Traditional theology and much traditional philosophy assumed a static cosmos: the world as created in its essential form by God, with history as merely the stage on which human salvation is enacted. For Teilhard, this is the root error. Evolution reveals that the cosmos is not a stage but a story — not a backdrop for human drama but a drama in itself, with a direction, a plot, and an as-yet-unfinished ending. Cosmogenesis replaces cosmology as the basic category.
The direction of cosmogenesis is governed by what Teilhard calls the law of complexification-consciousness: as material systems become more complex in their organisation (more interconnected, more differentiated), they simultaneously develop greater interiority, awareness, and consciousness. The two variables track each other across all of evolutionary history — from subatomic particles through molecules, cells, organisms, and brains to the noosphere. This law is Teilhard's alternative to both mechanism (which denies interiority) and vitalism (which requires a special life-force).

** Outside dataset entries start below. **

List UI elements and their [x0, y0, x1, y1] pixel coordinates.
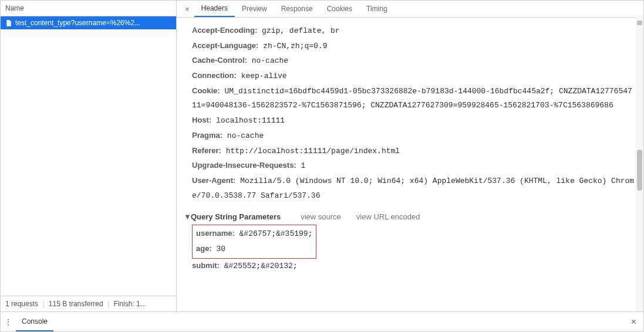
caret-down-icon[interactable]: ▼: [184, 212, 188, 221]
header-row: Referer: http://localhost:11111/page/ind…: [192, 144, 636, 159]
scrollbar-thumb[interactable]: [637, 150, 642, 191]
header-row: Cookie: UM_distinctid=16bdfbc4459d1-05bc…: [192, 84, 636, 113]
param-row: submit: &#25552;&#20132;: [192, 259, 636, 274]
tab-headers[interactable]: Headers: [194, 1, 235, 17]
header-row: Host: localhost:11111: [192, 113, 636, 128]
tab-timing[interactable]: Timing: [359, 1, 395, 16]
summary-transferred: 115 B transferred: [49, 300, 103, 308]
header-row: Accept-Encoding: gzip, deflate, br: [192, 23, 636, 39]
vertical-scrollbar[interactable]: [635, 15, 643, 311]
request-list: test_content_type?username=%26%2...: [1, 16, 176, 296]
header-row: Cache-Control: no-cache: [192, 53, 636, 69]
close-details-button[interactable]: ×: [180, 2, 194, 16]
header-row: Upgrade-Insecure-Requests: 1: [192, 158, 636, 174]
param-row: username: &#26757;&#35199;: [196, 226, 312, 242]
console-drawer: ⋮ Console ×: [1, 311, 643, 331]
header-row: Pragma: no-cache: [192, 128, 636, 144]
view-source-link[interactable]: view source: [301, 212, 341, 221]
request-label: test_content_type?username=%26%2...: [15, 19, 140, 27]
name-column-header[interactable]: Name: [1, 1, 176, 16]
summary-finish: Finish: 1...: [113, 300, 146, 308]
scrollbar-thumb[interactable]: [637, 21, 642, 25]
network-sidebar: Name test_content_type?username=%26%2...…: [1, 1, 177, 311]
tab-preview[interactable]: Preview: [235, 1, 274, 16]
request-row[interactable]: test_content_type?username=%26%2...: [1, 16, 176, 29]
kebab-menu-icon[interactable]: ⋮: [1, 317, 16, 327]
query-string-section: ▼ Query String Parameters view source vi…: [192, 212, 636, 273]
header-row: Connection: keep-alive: [192, 69, 636, 84]
section-title[interactable]: Query String Parameters: [191, 212, 281, 221]
tab-cookies[interactable]: Cookies: [320, 1, 359, 16]
headers-content: Accept-Encoding: gzip, deflate, br Accep…: [177, 18, 643, 311]
file-icon: [4, 19, 12, 27]
close-drawer-button[interactable]: ×: [624, 317, 643, 327]
detail-tabs: × Headers Preview Response Cookies Timin…: [177, 1, 643, 18]
summary-requests: 1 requests: [5, 300, 38, 308]
param-row: age: 30: [196, 242, 312, 257]
highlighted-params: username: &#26757;&#35199; age: 30: [192, 225, 316, 258]
main-panel: × Headers Preview Response Cookies Timin…: [177, 1, 643, 311]
header-row: Accept-Language: zh-CN,zh;q=0.9: [192, 39, 636, 54]
network-summary: 1 requests | 115 B transferred | Finish:…: [1, 296, 176, 311]
tab-response[interactable]: Response: [274, 1, 320, 16]
view-url-encoded-link[interactable]: view URL encoded: [356, 212, 420, 221]
header-row: User-Agent: Mozilla/5.0 (Windows NT 10.0…: [192, 174, 636, 203]
console-tab[interactable]: Console: [16, 313, 53, 331]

Teilhard distinguishes two kinds of energy in evolution. Tangential energy maintains a system at its current level of organisation — the energy of chemistry and thermodynamics. Radial energy drives a system toward greater complexity and consciousness — the energy of evolution's direction. Teilhard calls this directed evolutionary movement orthogenesis: evolution is not random in its ultimate effect but moves along a privileged axis toward the Omega Point. Whether this directedness is built into matter from the beginning or imposed from ahead by the Omega attractor is a question Teilhard leaves productively open.
Cosmogenesis as a concept is developed throughout The Phenomenon of Man and revisited in Christianity and Evolution, where Teilhard explicitly contrasts it with the static cosmos assumed by traditional theology.